Showcase


Introduction: Give it a topic or knowledge content. It generates a structured visual knowledge-graph presentation — fully editable in the browser, downloadable as a presentation.
Product URL: Contact me on LinkedIn to get the URL
Implementation: The process is documented in the tutorial.
Results:
- Presentation creation time reduced from 2–4 hours manually to under 5 minutes with the agent, at a cost of under $1 per deck
- Validated with 7 target users, achieved 70% positive feedback — users commented the output quality is better than Kimi and Doubao
- Deployed on the client's enterprise cloud platform, directly accessible to their paying subscribers
Background
Client:
- A business consulting team running online and offline training programs — helping entrepreneurs, startup founders, and domain experts apply business frameworks to their own work.
Collaboration:
- 3+ years working directly with this team on their knowledge sharing business, including delivering a few AI projects along the way — a set of 116 Charlie Munger mental model posters and 100 business IP posters.

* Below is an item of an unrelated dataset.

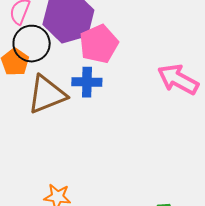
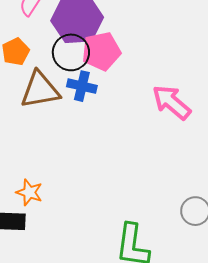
black circle: (32, 44) -> (71, 52), moved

Problem Identification and Opportunity
The problems:
- Their learners consistently struggled to turn what they had absorbed into clear visual presentations — whether for content sharing, training sessions, or materials for their own clients.
- Structuring ideas visually without a design background is genuinely hard, and the workaround was slow and frustrating.
Opportunity:
- Nano Banana Pro's technical capability had been rapidly improving — reaching a point where it could reliably handle structured visual output at production quality.
- The multimodal capability of Gemini 1.5 made it possible to generate visual representations of complex knowledge content directly from text.
Success Metrics
Time: Ship a working version within one month — getting the product live so users can try it, test it, and provide direct feedback.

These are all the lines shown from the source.